**** DATA RECORDS

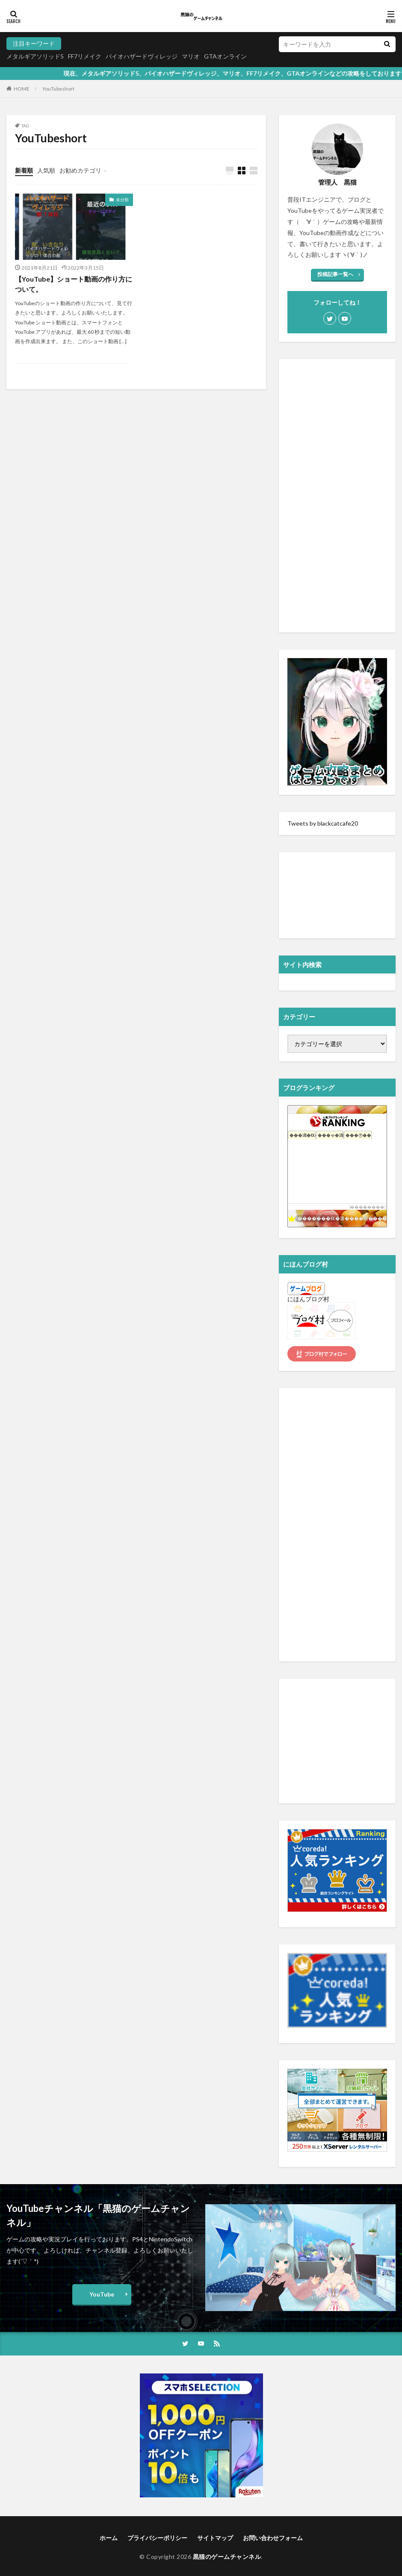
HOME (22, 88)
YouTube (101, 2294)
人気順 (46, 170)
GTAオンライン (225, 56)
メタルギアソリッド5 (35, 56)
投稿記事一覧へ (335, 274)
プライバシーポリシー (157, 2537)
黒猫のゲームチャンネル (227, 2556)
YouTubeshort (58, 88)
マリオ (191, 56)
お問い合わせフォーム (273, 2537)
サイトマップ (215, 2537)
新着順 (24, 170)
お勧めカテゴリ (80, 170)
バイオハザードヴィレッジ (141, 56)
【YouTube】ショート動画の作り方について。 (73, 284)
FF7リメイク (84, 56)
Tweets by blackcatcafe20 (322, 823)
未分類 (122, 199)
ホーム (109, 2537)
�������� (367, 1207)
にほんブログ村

********

> _REQUIREMENT_: None of the pictures should appear, though every line of the data above must be reproduced exactly.

> _EXPECTED OUTPUT_:
HOME (22, 88)
YouTube (101, 2294)
人気順 (46, 170)
GTAオンライン (225, 56)
メタルギアソリッド5 (35, 56)
投稿記事一覧へ (335, 274)
プライバシーポリシー (157, 2537)
黒猫のゲームチャンネル (227, 2556)
YouTubeshort (58, 88)
マリオ (191, 56)
お問い合わせフォーム (273, 2537)
サイトマップ (215, 2537)
新着順 (24, 170)
お勧めカテゴリ (80, 170)
バイオハザードヴィレッジ (141, 56)
【YouTube】ショート動画の作り方について。 (73, 284)
FF7リメイク (84, 56)
Tweets by blackcatcafe20 (322, 823)
未分類 (122, 199)
ホーム (109, 2537)
�������� (367, 1207)
にほんブログ村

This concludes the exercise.